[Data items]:
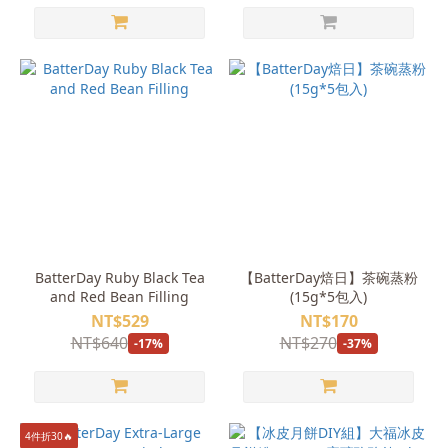
BatterDay Ruby Black Tea
【BatterDay焙日】茶碗蒸粉
and Red Bean Filling
(15g*5包入)
NT$529
NT$170
NT$640
NT$270
-17%
-37%
4件折30🔥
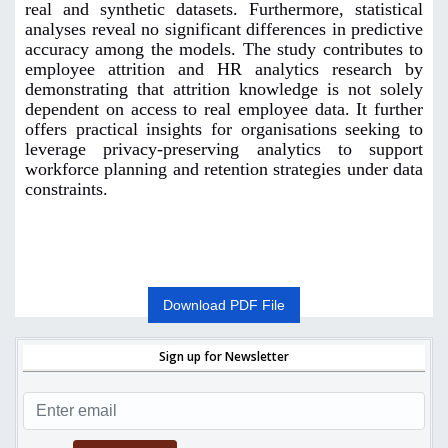
real and synthetic datasets. Furthermore, statistical
analyses reveal no significant differences in predictive
accuracy among the models. The study contributes to
employee attrition and HR analytics research by
demonstrating that attrition knowledge is not solely
dependent on access to real employee data. It further
offers practical insights for organisations seeking to
leverage privacy-preserving analytics to support
workforce planning and retention strategies under data
constraints.
Download PDF File
Sign up for Newsletter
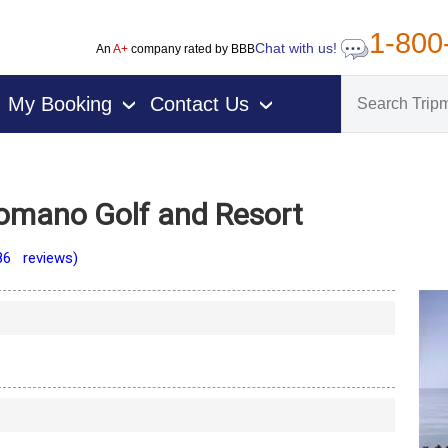
1-800
Chat with us!
An
A+
company rated by BBB
My Booking
Contact Us
›
›
Romano Golf and Resort
86 reviews)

[REQUIREMENT]: Take the line that holds "employee attrition and" as the start and the last line of the data as the end. Copy only those lines exactly, both ends included, except the pictures.

[WRITTEN ANSWER]:
employee attrition and HR analytics research by
demonstrating that attrition knowledge is not solely
dependent on access to real employee data. It further
offers practical insights for organisations seeking to
leverage privacy-preserving analytics to support
workforce planning and retention strategies under data
constraints.
Download PDF File
Sign up for Newsletter
1-800
Chat with us!
An
A+
company rated by BBB
My Booking
Contact Us
›
›
Romano Golf and Resort
86 reviews)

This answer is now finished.